Distribution and version:

Other relevant data:
I believe this issue comes from ansible plugin
image
when i drill open the _meta, i get to see all secrets we configured (ansible users etc)

I dont even know where to ask, haoppy to provide data etc

Hi,
AFAIK we don’t have feature for filtering inventory items in UI / API.

pinging @nofaralfasi We should add it to our backlog, having setting to filter which inventory items are (not) displayed by default would be useful for users. What do you think?

You’re not the only one asking about this.
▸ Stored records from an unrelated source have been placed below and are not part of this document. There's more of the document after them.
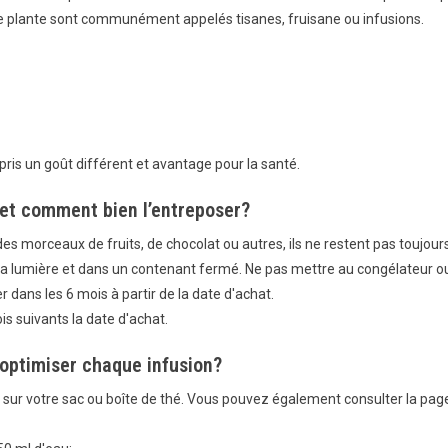
tre plante sont communément appelés tisanes, fruisane ou infusions.
ris un goût différent et avantage pour la santé.
 et comment bien l’entreposer?
 morceaux de fruits, de chocolat ou autres, ils ne restent pas toujours 
de la lumière et dans un contenant fermé. Ne pas mettre au congélateur o
 dans les 6 mois à partir de la date d'achat.
s suivants la date d'achat.
 optimiser chaque infusion?
e sur votre sac ou boîte de thé. Vous pouvez également consulter la page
I’m thinking about how we could implement it.
Will it be enough to create a user role to determine whether to display the entire inventory tab?
Or do we need to hide only specific values? (I’m not sure how complicated this implementation would be).

Hi Nofaralfasi,
@nofaralfasi Yes, as long as the inventory tab in ansible tab on host edit page can be hidden, it is good.
Just dont know which filter in roles filter we should use? Could you please help with identifying the correct filter to use? Thank you

Hey Tom,

Currently there is no filter for that purpose. We need to implement a new permission for that.
I opened a new issue for it here: Bug #36193: Secrets can be seen in UI Host details - Ansible - Foreman.

1 Like

I will be happy to get a solution. :slight_smile:
To me this is really a security breach.
I saw sensitive information in this tab.

Could you confirm these values come from parameters? Do you have parameters set as hidden value? I’m sure this is not the only place where these values can be seen, e.g. host edit form would reveal the values too. What is the permission set that your users, who shouldn’t see this, typically have? Do they also see the Foreman tasks? Where do you use these sensitive information if not in the ansible inventory? Perhaps provisioning templates? Do your users have access to editting any kind of template?

I think it would be great to hide the values in the inventory preview in case the parameter is defined as hidden. However if the user has access to the host object via view_hosts permission, I’d say they should be able to see all related information. The inherited parameters though need to be in the real inventory in the plain form. At the end, users could run ansible playbook that would just store the inventory content somewhere where they could read it.